Abortion is currently illegal in Northern Ireland, except when a pregnancy endangers the mother’s life or there is a permanent or serious risk to the mother’s physical or mental health.
I completely agree with everyone who has contacted me to state that women should have the right to choose a safe, legal abortion and I would like to see the laws governing abortion in Northern Ireland reformed.
The UK Government has consistently stated its view that the law in this area is a matter for the Northern Ireland Assembly. However, issues concerning human rights and other international legal commitments are not devolved and the UN has repeatedly said that the UK is violating women’s rights in Northern Ireland by restricting access to abortion.

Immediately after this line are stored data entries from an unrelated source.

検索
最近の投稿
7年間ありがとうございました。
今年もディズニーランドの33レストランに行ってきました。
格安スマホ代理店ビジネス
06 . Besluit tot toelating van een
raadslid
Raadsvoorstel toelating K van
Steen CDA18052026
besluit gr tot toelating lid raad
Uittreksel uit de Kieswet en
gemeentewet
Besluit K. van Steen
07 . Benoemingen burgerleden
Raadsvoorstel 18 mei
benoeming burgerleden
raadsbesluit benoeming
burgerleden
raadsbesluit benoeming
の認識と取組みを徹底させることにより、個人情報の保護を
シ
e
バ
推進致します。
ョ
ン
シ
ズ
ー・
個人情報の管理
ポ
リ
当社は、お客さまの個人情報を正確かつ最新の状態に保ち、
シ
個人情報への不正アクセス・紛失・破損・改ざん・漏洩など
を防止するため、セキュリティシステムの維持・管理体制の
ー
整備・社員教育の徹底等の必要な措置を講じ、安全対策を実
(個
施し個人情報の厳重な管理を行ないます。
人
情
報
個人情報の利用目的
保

This is also the judgement of the Supreme Court of the United Kingdom which last year considered a challenge over the legality of Northern Ireland’s abortion law. Although the challenge was rejected on technical grounds, the court’s judgement was clear that the law in Northern Ireland violates fundamental human rights.
A recent report by the House of Commons Women and Equalities Select Committee argued that devolution does not remove the UK Government’s own responsibilities to comply with its international obligations.

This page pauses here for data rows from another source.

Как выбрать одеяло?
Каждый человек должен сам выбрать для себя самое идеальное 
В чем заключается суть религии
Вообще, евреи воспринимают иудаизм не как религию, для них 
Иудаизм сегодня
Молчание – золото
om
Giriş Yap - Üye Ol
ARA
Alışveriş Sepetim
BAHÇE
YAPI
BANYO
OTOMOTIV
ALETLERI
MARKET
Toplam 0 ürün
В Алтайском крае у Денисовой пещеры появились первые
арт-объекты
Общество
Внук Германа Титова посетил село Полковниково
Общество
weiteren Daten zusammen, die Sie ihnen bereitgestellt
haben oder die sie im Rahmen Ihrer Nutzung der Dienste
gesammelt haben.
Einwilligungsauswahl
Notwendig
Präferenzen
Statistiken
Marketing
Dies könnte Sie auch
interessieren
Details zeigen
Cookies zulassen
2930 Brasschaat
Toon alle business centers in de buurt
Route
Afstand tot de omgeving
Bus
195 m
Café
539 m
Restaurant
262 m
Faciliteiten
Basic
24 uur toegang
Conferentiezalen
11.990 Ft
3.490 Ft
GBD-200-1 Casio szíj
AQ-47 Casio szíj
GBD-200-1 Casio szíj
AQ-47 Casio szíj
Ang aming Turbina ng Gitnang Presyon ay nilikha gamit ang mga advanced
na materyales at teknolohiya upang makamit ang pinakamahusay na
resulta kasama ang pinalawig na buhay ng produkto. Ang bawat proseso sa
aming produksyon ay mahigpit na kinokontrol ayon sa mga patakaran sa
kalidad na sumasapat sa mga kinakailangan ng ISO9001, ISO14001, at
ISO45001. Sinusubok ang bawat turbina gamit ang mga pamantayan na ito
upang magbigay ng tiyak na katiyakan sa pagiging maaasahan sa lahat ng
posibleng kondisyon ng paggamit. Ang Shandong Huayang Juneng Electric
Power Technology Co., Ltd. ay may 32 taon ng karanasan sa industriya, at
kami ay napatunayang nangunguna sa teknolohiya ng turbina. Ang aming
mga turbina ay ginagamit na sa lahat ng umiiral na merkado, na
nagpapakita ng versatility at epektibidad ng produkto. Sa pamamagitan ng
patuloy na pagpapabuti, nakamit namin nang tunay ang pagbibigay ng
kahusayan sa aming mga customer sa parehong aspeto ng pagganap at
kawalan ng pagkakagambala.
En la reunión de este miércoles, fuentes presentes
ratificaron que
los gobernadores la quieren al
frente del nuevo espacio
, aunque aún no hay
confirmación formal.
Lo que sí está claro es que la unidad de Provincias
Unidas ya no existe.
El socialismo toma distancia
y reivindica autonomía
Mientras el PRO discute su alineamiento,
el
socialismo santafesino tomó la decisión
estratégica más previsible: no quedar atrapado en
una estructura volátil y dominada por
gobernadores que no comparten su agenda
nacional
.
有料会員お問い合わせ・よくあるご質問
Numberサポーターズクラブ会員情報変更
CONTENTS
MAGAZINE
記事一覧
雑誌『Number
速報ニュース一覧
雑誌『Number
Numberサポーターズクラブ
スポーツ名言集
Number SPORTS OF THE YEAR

I welcome the formal political talks which have now begun to restore an Executive in Northern Ireland and I hope this process will be successful in re-establishing devolved government as soon as possible.
Nevertheless, this is as much a human rights issue as it is a healthcare issue, and so I believe it would be legitimate for the UK Parliament to legislate for progressive reforms in Northern Ireland on abortion.

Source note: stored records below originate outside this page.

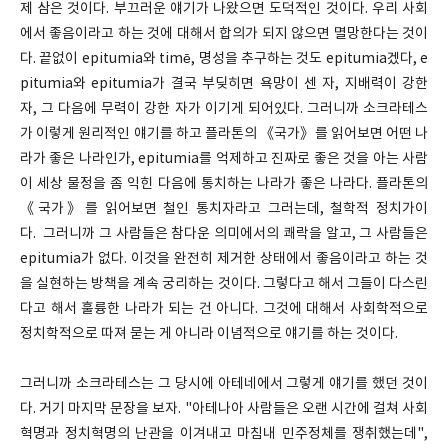
제 삼은 것이다. 부끄러운 얘기가 나왔으면 도덕적인 것이다. 우리 사회
에서 좋음이라고 하는 것에 대해서 합의가 되지 않으면 멸망한다는 것이
다. 끝없이 epitumia와 timē, 명성을 추구하는 것도 epitumia겠다, e
pitumia와 epitumia가 결국 부딪히면 욕망이 센 자, 지배력이 강한
자, 그 다음에 무력이 강한 자가 이기게 되어있다. 그러니까 소크라테스
가 이렇게 원리적인 얘기를 하고 플라톤의 《국가》를 읽어보면 어떤 나
라가 좋은 나라인가, epitumia를 억제하고 진짜로 좋은 것을 아는 사람
이 세상 물정을 좀 익힌 다음에 통치하는 나라가 좋은 나라다. 플라톤의
《국가》를 읽어보면 철인 통치자라고 그러는데, 철학적 정치가이
다. 그러니까 그 사람들은 참다운 의미에서의 쾌락을 알고, 그 사람들은
epitumia가 없다. 이것을 완전히 제거한 상태에서 좋음이라고 하는 것
을 실현하는 방책을 계속 궁리하는 것이다. 그렇다고 해서 그들이 다스린
다고 해서 훌륭한 나라가 되는 건 아니다. 그것에 대해서 사회학적으로
정치학적으로 따져 묻는 게 아니라 이념적으로 얘기를 하는 것이다.
그러니까 소크라테스는 그 당시에 아테네에서 그렇게 얘기를 했던 것이
다. 거기 마지막 문장을 보자. "아테나아 사람들은 오랜 시간에 걸쳐 사회
혁명과 정치혁명의 난관을 이겨내고 마침내 민주정체를 쟁취했는데",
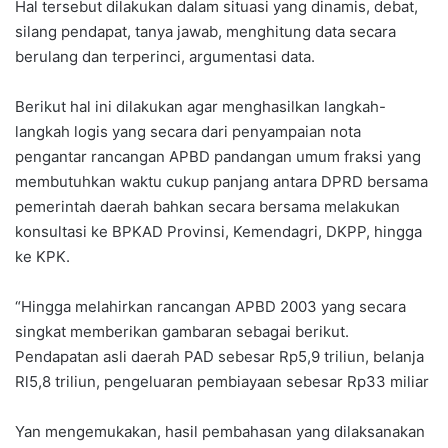
Hal tersebut dilakukan dalam situasi yang dinamis, debat,
silang pendapat, tanya jawab, menghitung data secara
berulang dan terperinci, argumentasi data.
Berikut hal ini dilakukan agar menghasilkan langkah-
langkah logis yang secara dari penyampaian nota
pengantar rancangan APBD pandangan umum fraksi yang
membutuhkan waktu cukup panjang antara DPRD bersama
pemerintah daerah bahkan secara bersama melakukan
konsultasi ke BPKAD Provinsi, Kemendagri, DKPP, hingga
ke KPK.
“Hingga melahirkan rancangan APBD 2003 yang secara
singkat memberikan gambaran sebagai berikut.
Pendapatan asli daerah PAD sebesar Rp5,9 triliun, belanja
Rl5,8 triliun, pengeluaran pembiayaan sebesar Rp33 miliar
Yan mengemukakan, hasil pembahasan yang dilaksanakan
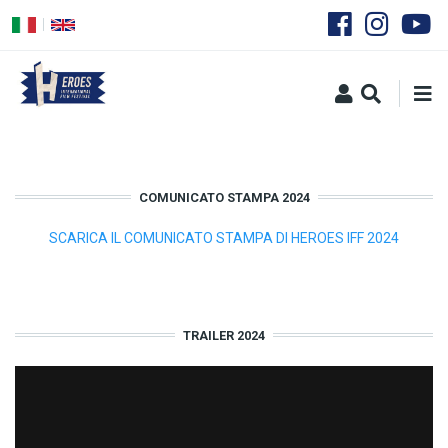
Skip
to
main
content
COMUNICATO STAMPA 2024
SCARICA IL COMUNICATO STAMPA DI HEROES IFF 2024
TRAILER 2024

I believe that the UK Government should act on the moral and legal basis of upholding international human rights and ensure that all UK women have the right to access an abortion. Of course, this should be done in consultation with Northern Ireland’s political leaders and wider civic society.
The UK Government cannot continue to turn a blind eye to this injustice, which denies women in Northern Ireland their fundamental rights, upheld across the rest of the UK.